Chegou em frente ao grande espelho ovalado, onde podia ver por inteiro seu corpo nu. Bela, com cabelos extremamente negros e longos, lábios carnudos, nariz afilado e olhar penetrante, num tom castanho muito escuro. Seus seios fartos e rígidos tinham os mamilos duros, pois sempre se excitava com aquilo, afinal, após a oferenda, havia sempre uma recompensa do seu “Senhor” e muitas das vezes, essa recompensa envolvia prazeres carnais.


Observando sua imagem refletida no espelho, viu-a começar a se modificar aos poucos.

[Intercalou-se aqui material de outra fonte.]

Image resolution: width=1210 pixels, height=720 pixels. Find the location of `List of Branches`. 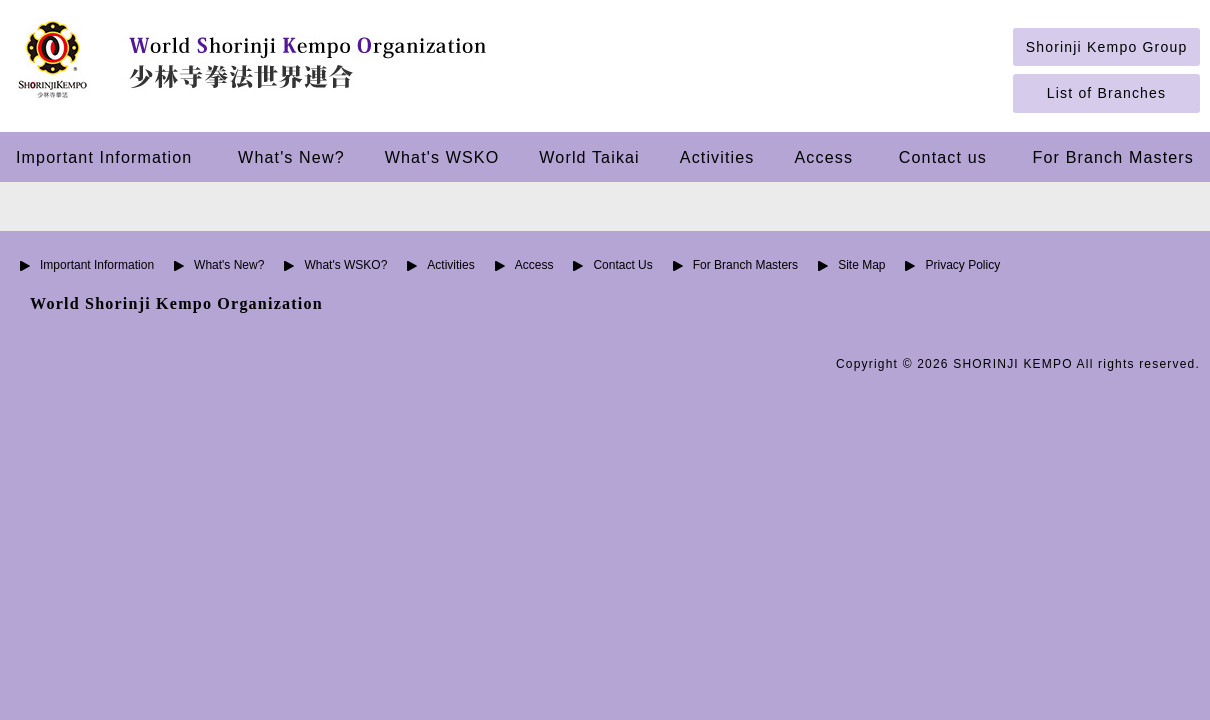 List of Branches is located at coordinates (1107, 93).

A pele lisa se tornando cada vez mais ressequida e manchada, os cabelos negros e fartos esbranquiçando e tornando-se ralos, cheios de falhas no couro cabeludo, sua boca murchando, as pálpebras caindo e seu nariz afilado crescendo e inchando de forma descomunal. Também viu sua postura de mulher altiva se converter em uma decrépita corcunda, além dos seios, que caíam-lhe agora até a barriga, murchos e parecendo duas meias penduradas com pequenas bolas dentro.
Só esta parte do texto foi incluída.